In reversing the trial court, the Third DCA relied on the doctrine of equitable estoppel. The Third DCA agreed with Kratos in finding that the arbitration provision was enforceable by Kratos against ABS despite the fact that Kratos did sign the Agreements. According to the Third DCA, fairness dictated that Kratos could pursue arbitration because the allegations raised by ABS against Kratos were intertwined with the Agreements containing the arbitration provision. In expounding on this interrelationship, the court emphasized ABS’s allegations that Kratos conspired with ABS’s agents to breach the Agreements.
Additionally, the Third DCA looked to case precedent for the precept that arbitration provisions containing the language “arising out of or related to” can be construed to include an action interconnected to the agreement brought by a non-signatory.
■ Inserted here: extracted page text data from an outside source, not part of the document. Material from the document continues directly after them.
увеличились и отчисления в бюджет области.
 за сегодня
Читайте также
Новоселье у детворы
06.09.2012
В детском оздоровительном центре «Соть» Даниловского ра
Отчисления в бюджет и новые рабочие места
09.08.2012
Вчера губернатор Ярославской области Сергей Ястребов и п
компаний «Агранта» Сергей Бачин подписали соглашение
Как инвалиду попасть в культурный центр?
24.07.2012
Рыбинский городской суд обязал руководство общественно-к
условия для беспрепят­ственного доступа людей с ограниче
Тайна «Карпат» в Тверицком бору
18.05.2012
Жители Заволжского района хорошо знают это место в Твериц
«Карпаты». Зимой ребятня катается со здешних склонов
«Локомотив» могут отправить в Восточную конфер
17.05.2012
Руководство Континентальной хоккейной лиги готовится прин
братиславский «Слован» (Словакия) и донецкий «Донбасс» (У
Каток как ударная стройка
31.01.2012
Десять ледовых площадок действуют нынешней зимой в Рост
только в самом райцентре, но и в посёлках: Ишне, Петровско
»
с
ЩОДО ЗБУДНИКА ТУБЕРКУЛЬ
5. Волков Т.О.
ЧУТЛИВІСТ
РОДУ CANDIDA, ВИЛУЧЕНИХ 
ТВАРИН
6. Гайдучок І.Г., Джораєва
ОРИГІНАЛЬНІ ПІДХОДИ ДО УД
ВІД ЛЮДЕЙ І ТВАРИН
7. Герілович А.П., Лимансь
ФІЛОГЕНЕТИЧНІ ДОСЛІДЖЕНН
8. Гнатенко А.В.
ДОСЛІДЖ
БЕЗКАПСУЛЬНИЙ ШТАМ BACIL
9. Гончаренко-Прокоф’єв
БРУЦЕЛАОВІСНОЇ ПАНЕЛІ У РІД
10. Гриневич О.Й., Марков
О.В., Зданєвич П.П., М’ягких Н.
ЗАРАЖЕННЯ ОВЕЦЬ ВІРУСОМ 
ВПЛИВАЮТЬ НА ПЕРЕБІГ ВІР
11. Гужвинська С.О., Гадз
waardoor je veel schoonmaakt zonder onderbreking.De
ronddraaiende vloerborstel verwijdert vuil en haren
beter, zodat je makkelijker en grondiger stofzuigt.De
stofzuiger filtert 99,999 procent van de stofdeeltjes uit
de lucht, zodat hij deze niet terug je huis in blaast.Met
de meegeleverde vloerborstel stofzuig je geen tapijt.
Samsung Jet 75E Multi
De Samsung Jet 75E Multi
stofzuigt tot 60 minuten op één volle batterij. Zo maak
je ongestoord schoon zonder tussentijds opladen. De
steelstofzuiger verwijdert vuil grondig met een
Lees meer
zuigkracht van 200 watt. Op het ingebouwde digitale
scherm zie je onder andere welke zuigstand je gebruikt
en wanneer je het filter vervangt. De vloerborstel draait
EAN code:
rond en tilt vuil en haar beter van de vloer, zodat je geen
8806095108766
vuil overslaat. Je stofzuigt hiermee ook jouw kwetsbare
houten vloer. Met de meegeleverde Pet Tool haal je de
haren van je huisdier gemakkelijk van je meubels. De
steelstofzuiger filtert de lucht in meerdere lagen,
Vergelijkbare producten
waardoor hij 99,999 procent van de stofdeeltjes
The Third DCA reasoned that the allegations against Kratos fell within the scope of the arbitration provision because they arose out of and were related to the agents’ performance of the Agreements.
ABS sought to rely on a carve-out provision, which exempted equitable relief from the arbitration mandate. The Third DCA found that the carve-out provision was inapplicable because the overall gravamen of ABS’s allegations was legal, not equitable, in nature.
The Kratos case is a reminder that arbitration provisions are not enforceable at the sole discretion of the signatory. Given that an arbitration provision can have unintended consequences, tactical considerations must be made when incorporating an arbitration provision into any agreement.